Introduction
Debugging C programs is often extremely challenging. The direct pointer
manipulations permitted by the C language give rise to bugs that can’t happen
in most other computer languages. Often, these bugs manifest themselves in
strange ways, such as the program printing interesting messages like core
dump
or bus error
with no additional information. This is the price we pay
for the efficiency and low-level control that the C language provides.
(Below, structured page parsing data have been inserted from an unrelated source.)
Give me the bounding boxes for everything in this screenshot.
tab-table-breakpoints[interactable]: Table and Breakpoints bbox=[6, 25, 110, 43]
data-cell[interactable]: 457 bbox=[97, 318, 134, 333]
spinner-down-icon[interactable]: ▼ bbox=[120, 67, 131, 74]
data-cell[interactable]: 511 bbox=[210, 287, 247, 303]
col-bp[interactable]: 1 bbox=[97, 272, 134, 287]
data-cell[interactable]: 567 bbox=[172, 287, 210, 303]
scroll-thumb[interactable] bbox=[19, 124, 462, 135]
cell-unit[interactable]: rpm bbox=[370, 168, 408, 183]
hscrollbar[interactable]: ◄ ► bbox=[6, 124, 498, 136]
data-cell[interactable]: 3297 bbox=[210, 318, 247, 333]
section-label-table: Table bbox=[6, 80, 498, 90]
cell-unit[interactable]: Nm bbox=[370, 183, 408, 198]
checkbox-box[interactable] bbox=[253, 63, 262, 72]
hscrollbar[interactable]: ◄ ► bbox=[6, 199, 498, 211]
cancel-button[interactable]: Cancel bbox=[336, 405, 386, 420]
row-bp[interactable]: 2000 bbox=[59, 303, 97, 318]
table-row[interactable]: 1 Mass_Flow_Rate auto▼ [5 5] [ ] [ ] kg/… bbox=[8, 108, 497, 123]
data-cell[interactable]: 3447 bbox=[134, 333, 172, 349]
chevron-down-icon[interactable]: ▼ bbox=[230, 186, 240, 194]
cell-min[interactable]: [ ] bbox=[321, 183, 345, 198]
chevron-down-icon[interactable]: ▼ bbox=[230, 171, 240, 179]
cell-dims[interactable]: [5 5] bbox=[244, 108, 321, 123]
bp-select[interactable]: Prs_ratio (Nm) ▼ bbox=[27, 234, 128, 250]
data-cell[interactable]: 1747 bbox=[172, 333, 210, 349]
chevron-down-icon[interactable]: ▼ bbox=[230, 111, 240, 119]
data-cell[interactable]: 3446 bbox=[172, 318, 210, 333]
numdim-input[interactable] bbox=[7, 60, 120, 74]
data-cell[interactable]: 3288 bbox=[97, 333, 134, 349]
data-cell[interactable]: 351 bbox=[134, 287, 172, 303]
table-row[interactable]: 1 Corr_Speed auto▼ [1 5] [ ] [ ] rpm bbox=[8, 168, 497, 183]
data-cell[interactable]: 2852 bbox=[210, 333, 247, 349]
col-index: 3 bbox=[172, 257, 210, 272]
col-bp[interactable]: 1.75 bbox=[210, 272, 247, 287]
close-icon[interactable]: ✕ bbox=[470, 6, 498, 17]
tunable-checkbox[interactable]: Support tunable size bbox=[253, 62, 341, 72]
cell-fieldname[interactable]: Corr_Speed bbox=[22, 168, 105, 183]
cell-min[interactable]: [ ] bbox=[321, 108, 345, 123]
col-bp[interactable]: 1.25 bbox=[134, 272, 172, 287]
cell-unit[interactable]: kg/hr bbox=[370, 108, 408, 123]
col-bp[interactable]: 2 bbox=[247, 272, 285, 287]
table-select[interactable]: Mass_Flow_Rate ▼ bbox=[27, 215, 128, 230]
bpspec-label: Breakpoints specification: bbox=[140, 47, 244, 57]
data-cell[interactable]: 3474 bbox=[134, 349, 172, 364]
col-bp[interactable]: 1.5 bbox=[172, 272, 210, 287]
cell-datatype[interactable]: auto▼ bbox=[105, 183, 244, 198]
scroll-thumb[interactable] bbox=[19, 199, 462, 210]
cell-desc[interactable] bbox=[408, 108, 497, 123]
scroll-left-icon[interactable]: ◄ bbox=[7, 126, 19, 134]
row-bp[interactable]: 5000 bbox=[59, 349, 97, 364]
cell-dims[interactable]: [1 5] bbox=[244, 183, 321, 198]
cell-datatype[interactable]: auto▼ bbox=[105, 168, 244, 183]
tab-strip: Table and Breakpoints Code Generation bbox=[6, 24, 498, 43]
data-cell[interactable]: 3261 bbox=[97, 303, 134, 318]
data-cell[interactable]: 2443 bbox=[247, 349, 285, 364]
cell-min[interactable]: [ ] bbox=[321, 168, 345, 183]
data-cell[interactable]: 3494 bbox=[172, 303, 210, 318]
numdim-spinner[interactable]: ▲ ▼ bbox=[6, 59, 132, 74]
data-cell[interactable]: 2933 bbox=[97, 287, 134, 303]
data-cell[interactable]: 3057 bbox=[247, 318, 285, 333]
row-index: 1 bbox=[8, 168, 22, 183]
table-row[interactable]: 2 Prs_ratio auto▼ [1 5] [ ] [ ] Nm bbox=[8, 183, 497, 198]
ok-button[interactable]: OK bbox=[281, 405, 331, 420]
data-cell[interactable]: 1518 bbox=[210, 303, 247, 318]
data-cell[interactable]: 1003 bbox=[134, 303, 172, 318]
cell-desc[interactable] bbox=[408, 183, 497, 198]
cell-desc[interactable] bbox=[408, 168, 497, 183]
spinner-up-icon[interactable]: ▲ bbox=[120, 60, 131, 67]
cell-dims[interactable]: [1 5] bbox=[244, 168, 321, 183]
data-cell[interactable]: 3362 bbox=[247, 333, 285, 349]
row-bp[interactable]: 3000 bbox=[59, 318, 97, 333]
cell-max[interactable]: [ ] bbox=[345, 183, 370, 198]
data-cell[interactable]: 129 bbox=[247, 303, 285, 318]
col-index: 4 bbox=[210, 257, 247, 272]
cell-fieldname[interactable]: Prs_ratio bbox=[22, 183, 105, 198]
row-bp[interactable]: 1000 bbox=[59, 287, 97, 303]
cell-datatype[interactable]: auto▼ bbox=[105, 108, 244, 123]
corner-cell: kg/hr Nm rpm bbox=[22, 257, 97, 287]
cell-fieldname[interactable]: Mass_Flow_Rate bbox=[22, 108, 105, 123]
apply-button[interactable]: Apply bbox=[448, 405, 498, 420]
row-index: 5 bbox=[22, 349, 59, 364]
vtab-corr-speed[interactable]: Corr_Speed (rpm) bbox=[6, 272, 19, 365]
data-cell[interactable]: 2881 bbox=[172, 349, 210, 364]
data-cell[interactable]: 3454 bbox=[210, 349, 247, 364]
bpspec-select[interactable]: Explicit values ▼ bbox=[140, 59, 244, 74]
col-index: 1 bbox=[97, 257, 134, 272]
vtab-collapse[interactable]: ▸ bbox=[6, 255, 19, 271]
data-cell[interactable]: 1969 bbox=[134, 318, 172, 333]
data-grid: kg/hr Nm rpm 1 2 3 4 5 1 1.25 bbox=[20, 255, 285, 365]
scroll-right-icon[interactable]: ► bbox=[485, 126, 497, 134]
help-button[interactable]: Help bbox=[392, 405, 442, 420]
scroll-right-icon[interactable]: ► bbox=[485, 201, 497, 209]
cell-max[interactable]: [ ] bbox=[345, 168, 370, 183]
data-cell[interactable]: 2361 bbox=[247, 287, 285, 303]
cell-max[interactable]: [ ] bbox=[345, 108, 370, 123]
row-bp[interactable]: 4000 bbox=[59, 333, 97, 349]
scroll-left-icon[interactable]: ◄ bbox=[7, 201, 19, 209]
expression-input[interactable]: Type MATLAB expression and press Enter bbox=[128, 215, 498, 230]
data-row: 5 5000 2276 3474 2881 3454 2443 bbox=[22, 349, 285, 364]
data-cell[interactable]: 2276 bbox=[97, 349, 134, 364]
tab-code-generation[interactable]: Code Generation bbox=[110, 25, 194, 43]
Debugging is a big subject, and we can only scratch the surface here. In general, here are three approaches you can use for debugging:
-
When you get a bug, put lots of
printf
statements in code likely to have caused the bug so that you can monitor the values of variables which may not be what they should be. -
Add lots of
assert
statements so that when something goes wrong the program halts right away instead of continuing. If you don’t know aboutassert
, doman assert
. We will talk more about this later in the course. -
Use a "debugger" like
gdb
to find out where your code went wrong.
These approaches are not mutually exclusive and almost every programmer
uses a combination of all three (plus others). The first two methods are
pretty self-explanatory. The third needs a bit more explanation, which we
provide below. You can also do man gdb
and/or info gdb
to get much more
information.
In what follows, we’ll assume you are working in a Unix-like environment such as Linux, MacOS, or Windows Subsystem for Linux or Cygwin under Windows. |
GDB basics
GDB stands for Gnu DeBugger. It is an interactive environment in which you can run a C program in such a way as to make it very easy to identify bugs.
To use gdb
, do the following:
-
Compile your C program with the
-g
flag e.g.
$ gcc -Wall -Wstrict-prototypes -ansi -pedantic -g myprog.c -o myprog
(Note that we’re using a lot of warning options as well, which are the -Wall
-Wstrict-prototypes -ansi -pedantic
options; these force the compiler to
complain if your code isn’t ANSI-compliant or if it has other suspicious
features. It’s a good habit to always use these options.) The -g
option
puts debugging information into the executable. Most importantly, it puts the
text of the source code file into the executable so you can examine it as the
program executes (we’ll see how below).
-
Type
gdb myprog
(for the example above). This will start the interactive debugger. It’s basically an interpreter-like environment in which you can run your program line-by-line and do useful debugging tasks as well.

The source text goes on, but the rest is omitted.